Please output the data exactly, minus pictures.

Input data:
____________

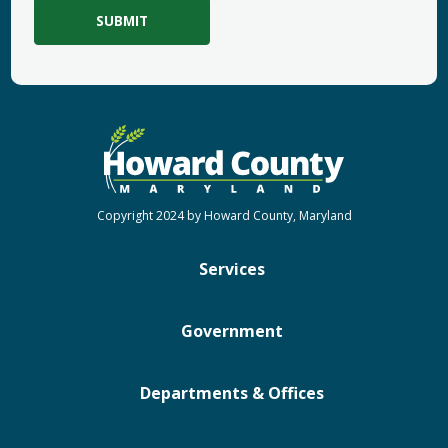
Copyright 2024 by Howard County, Maryland
Services
Government
Departments & Offices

____________

Exercise answer:
Copyright 2024 by Howard County, Maryland
Services
Government
Departments & Offices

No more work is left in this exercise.